でも……姉さんは何も言わず、ただ微笑んでいるだけ。

助けを求めた父上と母上も最初こそ大反対していたけど、参加者から大金を握らされればあっさりと試合を受け付けるようになってしまった。

そして、全てを悟る。
私の意思なんて関係ない。姉は都合の良い番犬として、両親は金づるとして、国は自分たちの保身のため私を利用することを決めたのだ。

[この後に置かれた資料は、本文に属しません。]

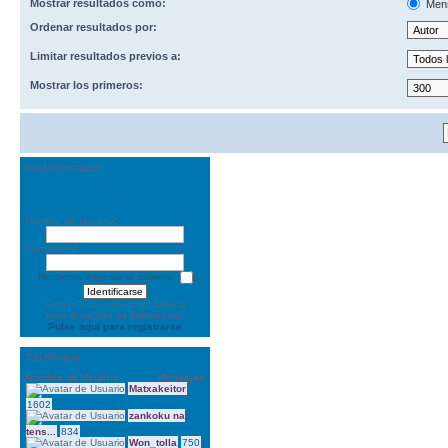
Mostrar resultados como:
Men
Ordenar resultados por:
Limitar resultados previos a:
Mostrar los primeros:
User Information
Nombre de Usuario:
Contraseña:
Recuerde ingresar al sistema
Somos una comunidad abierta
todo el mundo es bienvenido.
Pulse aquí para registrarse
Top Posters
Nombre de Usuario
Mensajes
Matxakeitor
1602
zankoku na
tens...
834
Won_tolla
750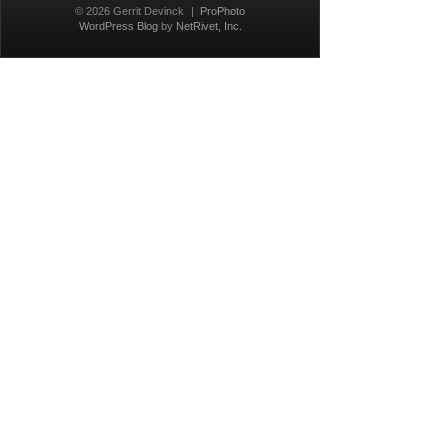
© 2026 Gerrit Devinck
|
ProPhoto
WordPress Blog
by
NetRivet, Inc.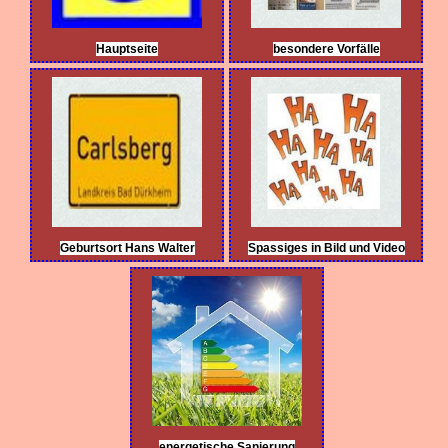
Hauptseite
besondere Vorfälle
Geburtsort Hans Walter
Spassiges in Bild und Video
energetische Sanierung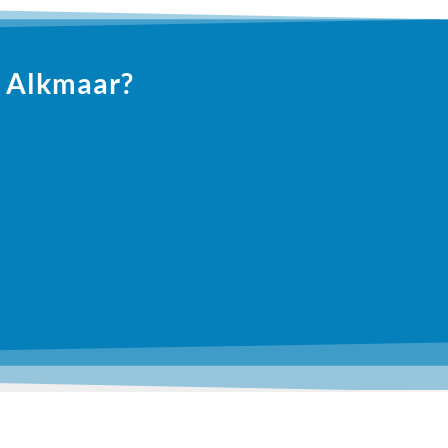
n Alkmaar?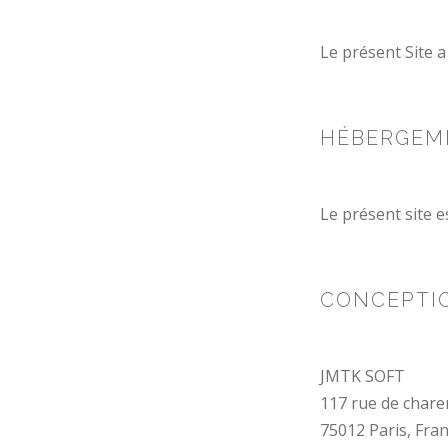
Le présent Site a 
HÉBERGEM
Le présent site 
CONCEPTI
JMTK SOFT
117 rue de char
75012 Paris, Fra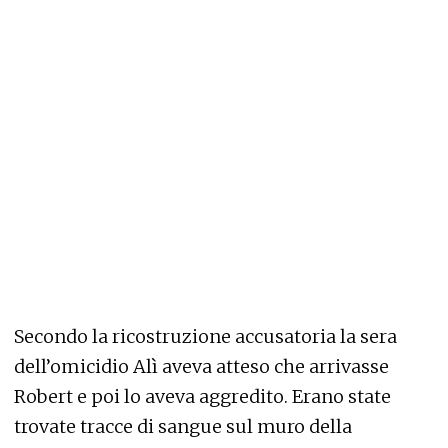
Secondo la ricostruzione accusatoria la sera
dell’omicidio Alì aveva atteso che arrivasse
Robert e poi lo aveva aggredito. Erano state
trovate tracce di sangue sul muro della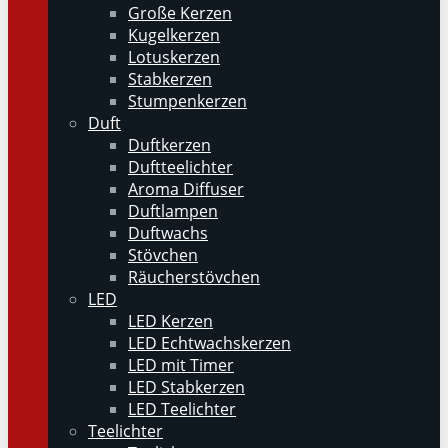
Große Kerzen
Kugelkerzen
Lotuskerzen
Stabkerzen
Stumpenkerzen
Duft
Duftkerzen
Duftteelichter
Aroma Diffuser
Duftlampen
Duftwachs
Stövchen
Räucherstövchen
LED
LED Kerzen
LED Echtwachskerzen
LED mit Timer
LED Stabkerzen
LED Teelichter
Teelichter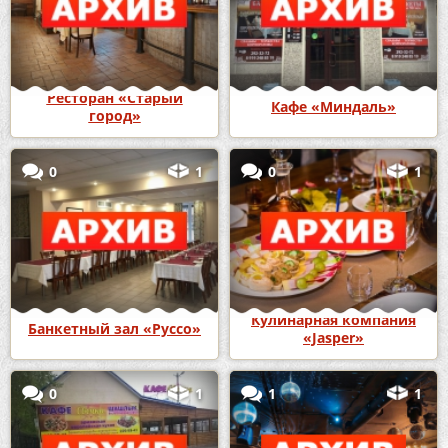
Ресторан «Старый
Кафе «Миндаль»
город»
0
1
0
1
Кулинарная компания
Банкетный зал «Руссо»
«Jasper»
0
1
1
1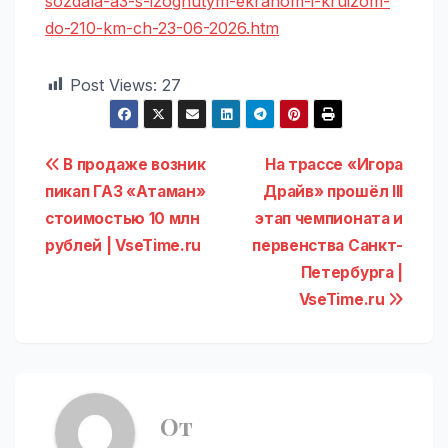
sozdala-a3-s-izognutym-ekranom-i-kruizom-
do-210-km-ch-23-06-2026.htm
Post Views:
27
Навигация
В продаже возник
На трассе «Игора
пикап ГАЗ «Атаман»
Драйв» прошёл III
по
стоимостью 10 млн
этап чемпионата и
записям
рублей | VseTime.ru
первенства Санкт-
Петербурга |
VseTime.ru
От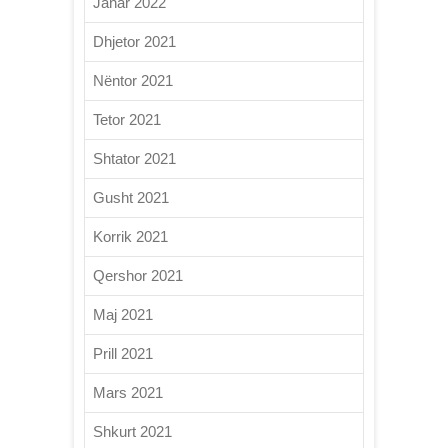
Janar 2022
Dhjetor 2021
Nëntor 2021
Tetor 2021
Shtator 2021
Gusht 2021
Korrik 2021
Qershor 2021
Maj 2021
Prill 2021
Mars 2021
Shkurt 2021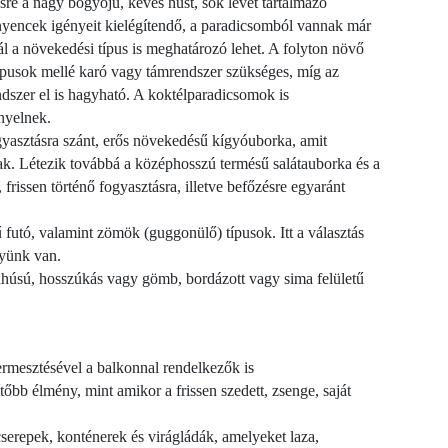
sre a nagy bogyójú, kevés húst, sok levet tartalmazó
nyencek igényeit kielégítendő, a paradicsomból vannak már
ál a növekedési típus is meghatározó lehet. A folyton növő
 típusok mellé karó vagy támrendszer szükséges, míg az
ndszer el is hagyható. A koktélparadicsomok is
nyelnek.
gyasztásra szánt, erős növekedésű kígyóuborka, amit
nak. Létezik továbbá a középhosszú termésű salátauborka és a
 frissen történő fogyasztásra, illetve befőzésre egyaránt
utó, valamint zömök (guggonülő) típusok. Itt a választás
lyünk van.
húsú, hosszúkás vagy gömb, bordázott vagy sima felületű
rmesztésével a balkonnal rendelkezők is
őbb élmény, mint amikor a frissen szedett, zsenge, saját
erepek, konténerek és virágládák, amelyeket laza,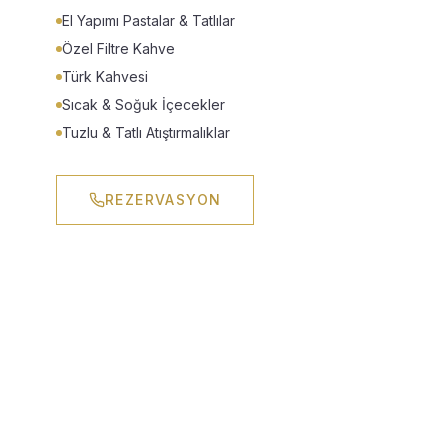
El Yapımı Pastalar & Tatlılar
Özel Filtre Kahve
Türk Kahvesi
Sıcak & Soğuk İçecekler
Tuzlu & Tatlı Atıştırmalıklar
REZERVASYON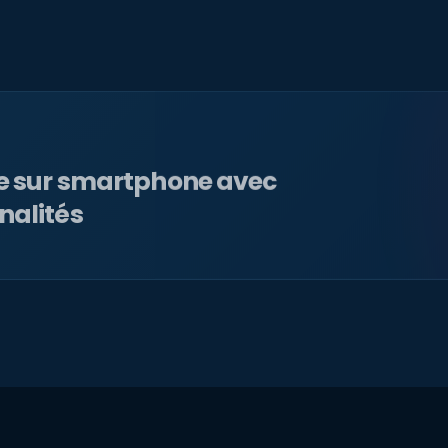
le sur smartphone avec
nalités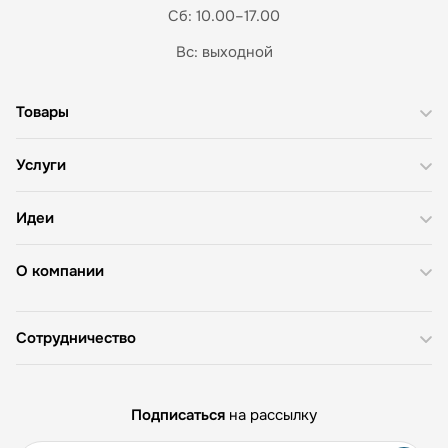
Сб: 10.00–17.00
Вс: выходной
Товары
Услуги
Идеи
О компании
Сотрудничество
Подписаться
на рассылку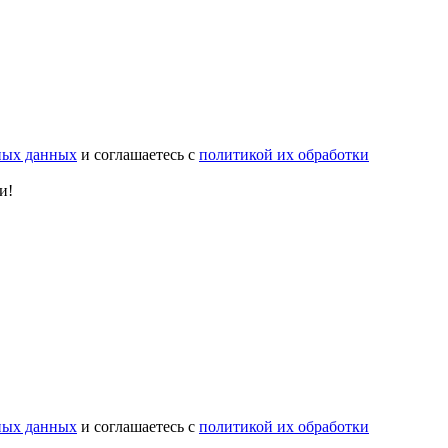
ьных данных
и соглашаетесь с
политикой их обработки
и!
ьных данных
и соглашаетесь с
политикой их обработки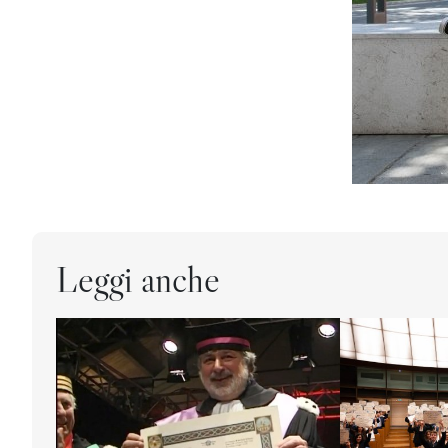
Leggi anche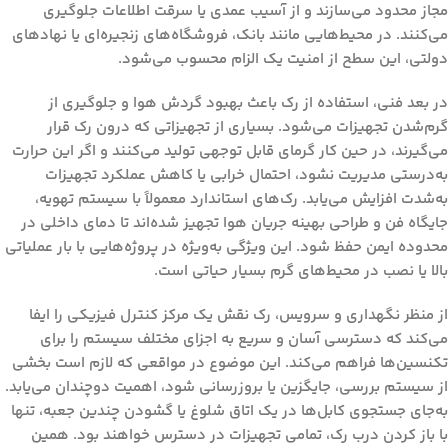
مجاز محدود می‌سازند و از آسیب عمدی یا سرقت اطلاعات جلوگیری
می‌کنند. در محیط‌هایی مانند بانک، فروشگاه‌های زنجیره‌ای یا نهادهای
دولتی، این سطح از امنیت یک الزام محسوب می‌شود.
در بعد فنی، استفاده از رک باعث
بهبود گردش هوا و جلوگیری از
گرم‌شدن تجهیزات
می‌شود. بسیاری از تجهیزاتی که درون رک قرار
می‌گیرند، در حین کار گرمای قابل توجهی تولید می‌کنند و اگر این حرارت
به‌درستی مدیریت نشود، احتمال خرابی یا کاهش عملکرد تجهیزات
به‌شدت افزایش می‌یابد. رک‌های استاندارد معمولاً با سیستم تهویه،
جایگاه فن و طراحی بهینه جریان هوا تجهیز شده‌اند تا دمای داخلی در
محدوده ایمن حفظ شود. این ویژگی به‌ویژه در پروژه‌هایی با بار عملیاتی
بالا یا نصب در محیط‌های گرم بسیار حیاتی است.
از منظر نگهداری و سرویس، رک نقش یک مرکز کنترل فیزیکی را ایفا
می‌کند که
دسترسی آسان و سریع به اجزای مختلف سیستم را برای
تکنسین‌ها فراهم می‌کند
. این موضوع در مواقعی که لازم است بخشی
از سیستم بررسی، جایگزین یا بروزرسانی شود، اهمیت دوچندان می‌یابد.
به‌جای جستجوی کابل‌ها در یک اتاق شلوغ یا گشودن چندین جعبه، تنها
با باز کردن درب رک، تمامی تجهیزات در دسترس خواهند بود. همین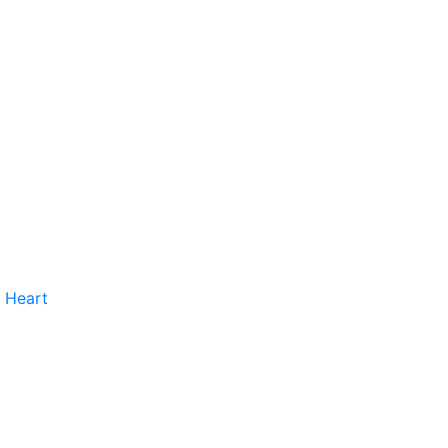
 Heart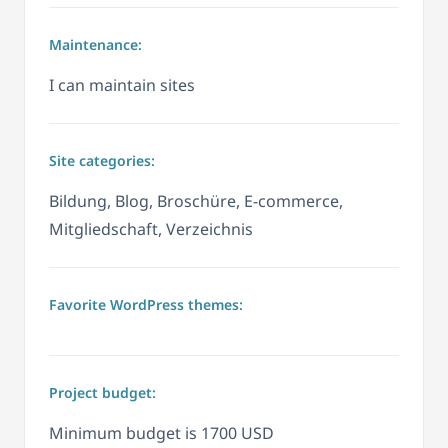
Maintenance:
I can maintain sites
Site categories:
Bildung, Blog, Broschüre, E-commerce,
Mitgliedschaft, Verzeichnis
Favorite WordPress themes:
Project budget:
Minimum budget is 1700 USD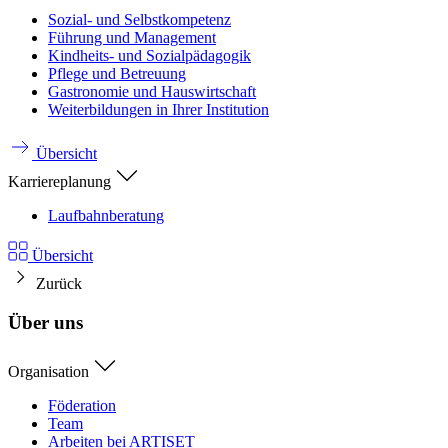
Sozial- und Selbstkompetenz
Führung und Management
Kindheits- und Sozialpädagogik
Pflege und Betreuung
Gastronomie und Hauswirtschaft
Weiterbildungen in Ihrer Institution
Übersicht
Karriereplanung
Laufbahnberatung
Übersicht
Zurück
Über uns
Organisation
Föderation
Team
Arbeiten bei ARTISET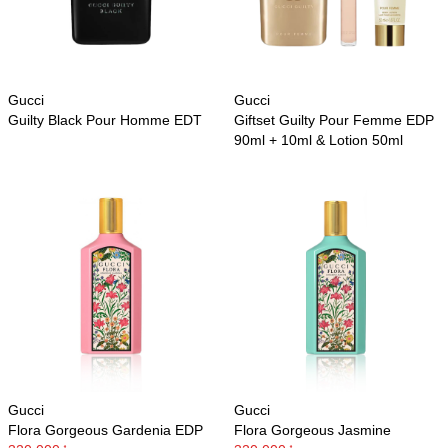
Gucci
Gucci
Guilty Black Pour Homme EDT
Giftset Guilty Pour Femme EDP
90ml + 10ml & Lotion 50ml
Gucci
Gucci
Flora Gorgeous Gardenia EDP
Flora Gorgeous Jasmine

今思えば、さっさと負けていれば良かったのかも知れない。そうすれば少なくとも自由は手に入れられた。
致命傷を受け動けない体になったとしても、心までは縛り付けられなかっただろう。なのに……





(何だかんだ、今日までしぶとく生きてるなぁ)

闘技場から戻った後、昔を思い出しながら全身鏡に映った自分を見つめ直す。

女性にしては高い身長と、戦うために短く切られた髪。
剣を握り続けた手のひらにはタコが出来ていて、とてもじゃないがダンスホールまでエスコートしてもらえるような手じゃない。

(こんなんじゃお嫁に行けない、よね……)

幼い頃からの夢、それは『愛されるお嫁さんになること』
今でも誰かが助けに来てくれるんじゃないかと夢見ていた……まぁほぼ諦めているけど。